25 In hoeveel gevallen is er al contact tussen het Zorginstituut en de marktautorisatiehouder over de middelen waarvan onderzoekers concluderen dat de merknamen nog niet voorkomen in de GIP databank?
26 Kunt u aangeven voor welke therapeutische gebieden de 24 niet aangeboden geneesmiddelen (merknamen) bedoeld waren?
27 Welke van deze middelen worden alsnog geïmporteerd uit het buitenland?
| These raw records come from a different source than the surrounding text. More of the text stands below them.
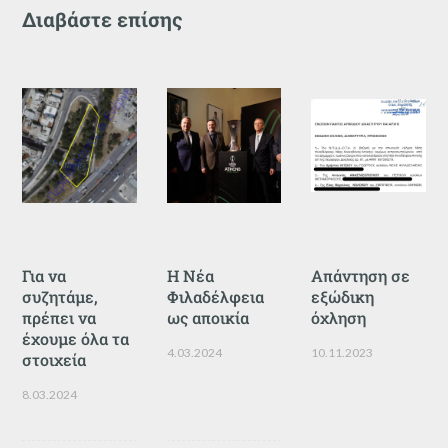
Διαβάστε επίσης
Για να
Η Νέα
Απάντηση σε
συζητάμε,
Φιλαδέλφεια
εξώδικη
πρέπει να
ως αποικία
όχληση
έχουμε όλα τα
4.03.2024
10.11.2023
στοιχεία
8.03.2024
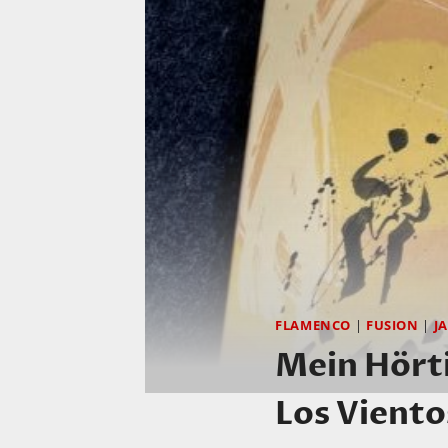
FLAMENCO
|
FUSION
|
J
Mein Hörti
Los Viento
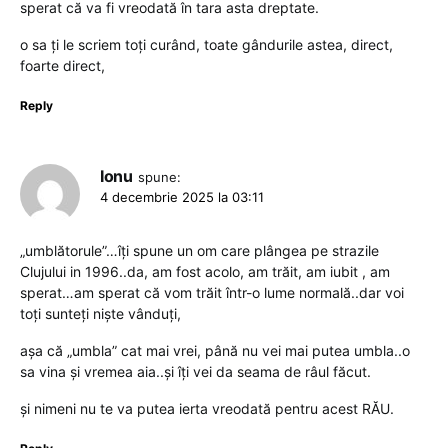
sperat că va fi vreodată în tara asta dreptate.
o sa ți le scriem toți curând, toate gândurile astea, direct,
foarte direct,
Reply
Ionu
spune:
4 decembrie 2025 la 03:11
„umblătorule”…îți spune un om care plângea pe strazile
Clujului in 1996..da, am fost acolo, am trăit, am iubit , am
sperat…am sperat că vom trăit într-o lume normală..dar voi
toți sunteți niște vânduți,
așa că „umbla” cat mai vrei, până nu vei mai putea umbla..o
sa vina și vremea aia..și îți vei da seama de râul făcut.
și nimeni nu te va putea ierta vreodată pentru acest RĂU.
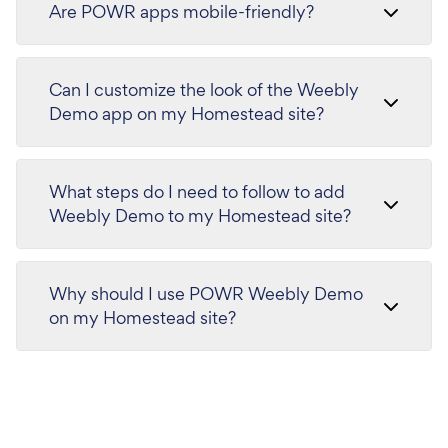
Are POWR apps mobile-friendly?
Can I customize the look of the Weebly
Demo app on my Homestead site?
What steps do I need to follow to add
Weebly Demo to my Homestead site?
Why should I use POWR Weebly Demo
on my Homestead site?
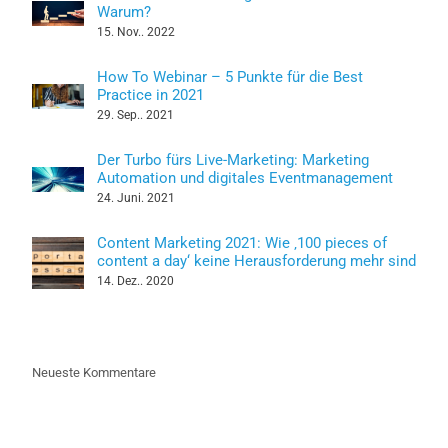
Warum?
15. Nov.. 2022
How To Webinar – 5 Punkte für die Best
Practice in 2021
29. Sep.. 2021
Der Turbo fürs Live-Marketing: Marketing
Automation und digitales Eventmanagement
24. Juni. 2021
Content Marketing 2021: Wie ‚100 pieces of
content a day‘ keine Herausforderung mehr sind
14. Dez.. 2020
Neueste Kommentare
Spelen er op dit moment tekorten bij een, of meerdere van deze middelen?
28 Wat zijn mogelijke uitzonderingsgevallen voor het alsnog inzetten van niet aangeboden geneesmiddelen?
29 Wordt nog nader onderzoek verricht, per merknaam, naar de reden waarom deze niet toegankelijk zijn doordat de werkzame stof niet wordt aangeboden?
30 Hoe vaak komt het voor dat niet aangeboden geneesmiddelen alsnog ingezet worden in uitzonderingsgevallen?
31 Waarom vallen vaccins buiten de scope van dit onderzoek?
32 Zijn er op het terrein van de onderzochte aandoeningen wetenschappelijke ontwikkelingen geboekt? Zo ja, waarom wordt bij een aantal aandoeningen dan geen nieuwe middelen ontwikkeld?
33 Is er een verband tussen de ziektelast bij een aandoening en het ontwikkelpatroon van geneesmiddelen voor deze aandoening?